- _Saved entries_
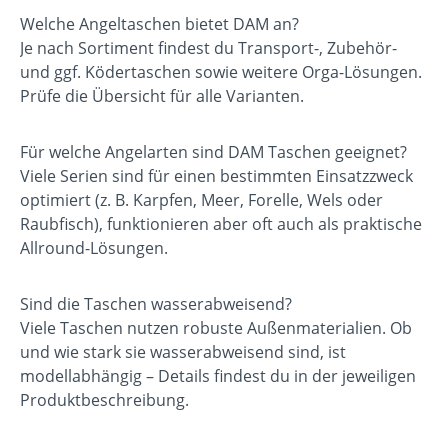
Welche Angeltaschen bietet DAM an?
Je nach Sortiment findest du Transport-, Zubehör-
und ggf. Ködertaschen sowie weitere Orga-Lösungen.
Prüfe die Übersicht für alle Varianten.
Für welche Angelarten sind DAM Taschen geeignet?
Viele Serien sind für einen bestimmten Einsatzzweck
optimiert (z. B. Karpfen, Meer, Forelle, Wels oder
Raubfisch), funktionieren aber oft auch als praktische
Allround-Lösungen.
Sind die Taschen wasserabweisend?
Viele Taschen nutzen robuste Außenmaterialien. Ob
und wie stark sie wasserabweisend sind, ist
modellabhängig – Details findest du in der jeweiligen
Produktbeschreibung.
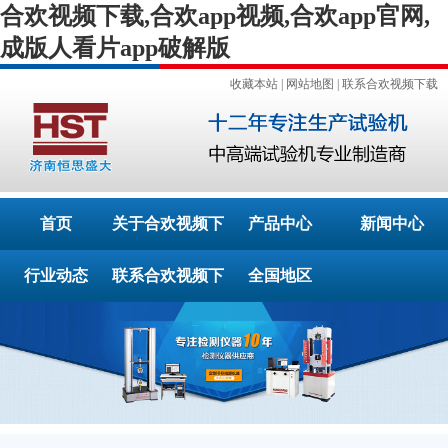
合欢视频下载,合欢app视频,合欢app官网,
成版人看片app破解版
收藏本站
|
网站地图
|
联系合欢视频下载
首页
关于合欢视频下
产品中心
新闻中心
行业动态
联系合欢视频下
载
全国地区
载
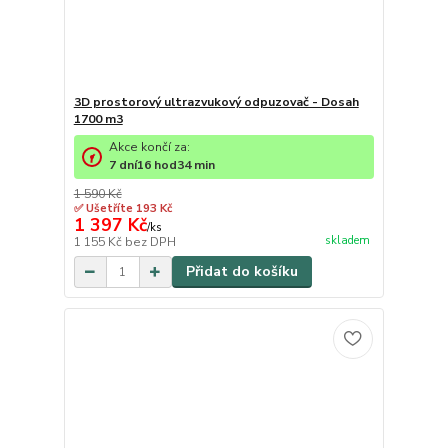
3D prostorový ultrazvukový odpuzovač - Dosah
1700 m3
Akce končí za:
7
dní
16
hod
34
min
1 590 Kč
✅ Ušetříte 193 Kč
1 397 Kč
/
ks
skladem
1 155 Kč
bez DPH
Přidat do košíku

- _WORK REQUIRED_
Your answer must be the lines from the one containing "und ggf. Ködertaschen" through the final line of the entries, duplicated exactly, with both ends kept and all pictures left out.

- _EXERCISE OUTPUT_
und ggf. Ködertaschen sowie weitere Orga-Lösungen.
Prüfe die Übersicht für alle Varianten.
Für welche Angelarten sind DAM Taschen geeignet?
Viele Serien sind für einen bestimmten Einsatzzweck
optimiert (z. B. Karpfen, Meer, Forelle, Wels oder
Raubfisch), funktionieren aber oft auch als praktische
Allround-Lösungen.
Sind die Taschen wasserabweisend?
Viele Taschen nutzen robuste Außenmaterialien. Ob
und wie stark sie wasserabweisend sind, ist
modellabhängig – Details findest du in der jeweiligen
Produktbeschreibung.
合欢视频下载,合欢app视频,合欢app官网,
成版人看片app破解版
收藏本站
|
网站地图
|
联系合欢视频下载
首页
关于合欢视频下
产品中心
新闻中心
行业动态
联系合欢视频下
载
全国地区
载
3D prostorový ultrazvukový odpuzovač - Dosah
1700 m3
Akce končí za:
7
dní
16
hod
34
min
1 590 Kč
✅ Ušetříte 193 Kč
1 397 Kč
/
ks
skladem
1 155 Kč
bez DPH
Přidat do košíku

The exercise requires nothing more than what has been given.